▶ _Task directions_: Given the entries that follow, write out exactly the lines starting at the one containing "d Troyes im" and ending at the one containing "PSG für die Fans beider Mannschaften?", both ends included, and only those.

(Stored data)
== Segment start ==
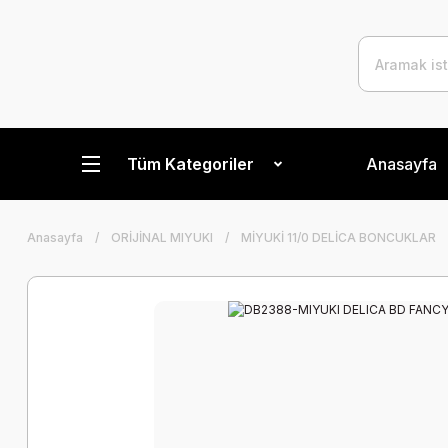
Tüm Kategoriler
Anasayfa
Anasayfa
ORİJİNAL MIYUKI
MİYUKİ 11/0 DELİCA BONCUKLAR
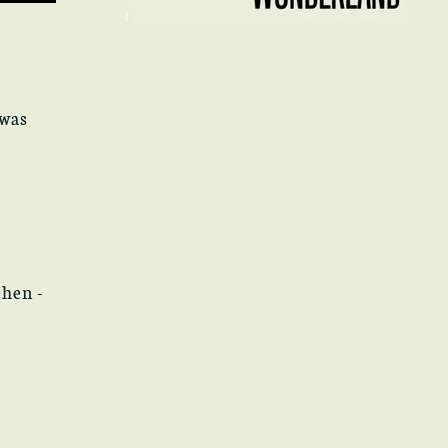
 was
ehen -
== Segment end ==
== Segment start ==
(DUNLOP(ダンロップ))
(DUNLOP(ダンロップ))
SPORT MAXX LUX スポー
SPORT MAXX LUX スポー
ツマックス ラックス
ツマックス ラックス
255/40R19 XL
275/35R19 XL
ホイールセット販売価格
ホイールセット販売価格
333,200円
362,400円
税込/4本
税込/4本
== Segment end ==
== Segment start ==
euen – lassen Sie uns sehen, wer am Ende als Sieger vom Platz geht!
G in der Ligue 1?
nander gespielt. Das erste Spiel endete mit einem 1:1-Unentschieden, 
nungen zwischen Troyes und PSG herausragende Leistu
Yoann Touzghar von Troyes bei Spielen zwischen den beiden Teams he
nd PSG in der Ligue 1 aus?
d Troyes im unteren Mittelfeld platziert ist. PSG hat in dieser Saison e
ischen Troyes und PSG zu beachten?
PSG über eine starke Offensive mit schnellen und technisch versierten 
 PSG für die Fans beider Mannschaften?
== Segment end ==
▶ _Response_:
d Troyes im unteren Mittelfeld platziert ist. PSG hat in dieser Saison e
ischen Troyes und PSG zu beachten?
PSG über eine starke Offensive mit schnellen und technisch versierten 
 PSG für die Fans beider Mannschaften?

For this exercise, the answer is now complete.